**** SUPPLIED DATA
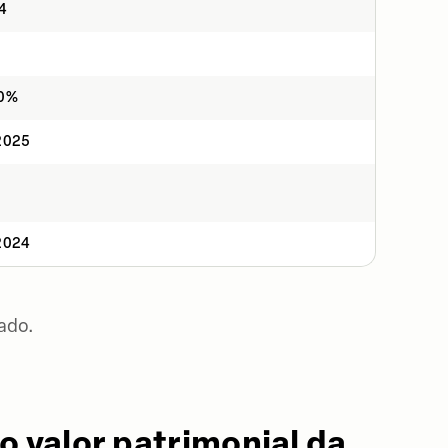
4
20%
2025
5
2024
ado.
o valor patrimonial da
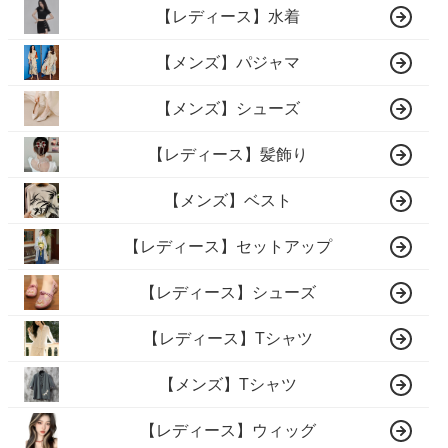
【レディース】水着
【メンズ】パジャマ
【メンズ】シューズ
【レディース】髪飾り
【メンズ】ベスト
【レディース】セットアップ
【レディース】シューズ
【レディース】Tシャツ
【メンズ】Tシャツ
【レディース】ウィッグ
********
**** SUPPLIED DATA
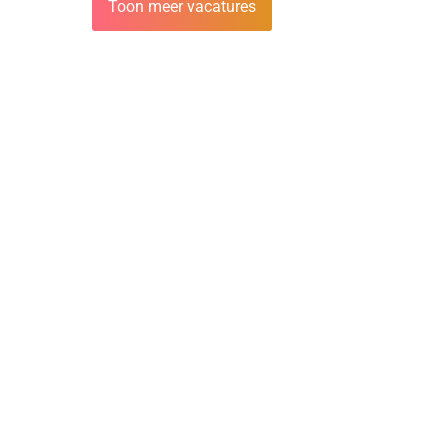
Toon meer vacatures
********
→ TO DO
Find the string "レディース" in the entries above and return each line that holds it.

→ YOUR SOLUTION
【レディース】水着
【レディース】髪飾り
【レディース】セットアップ
【レディース】シューズ
【レディース】Tシャツ
【レディース】ウィッグ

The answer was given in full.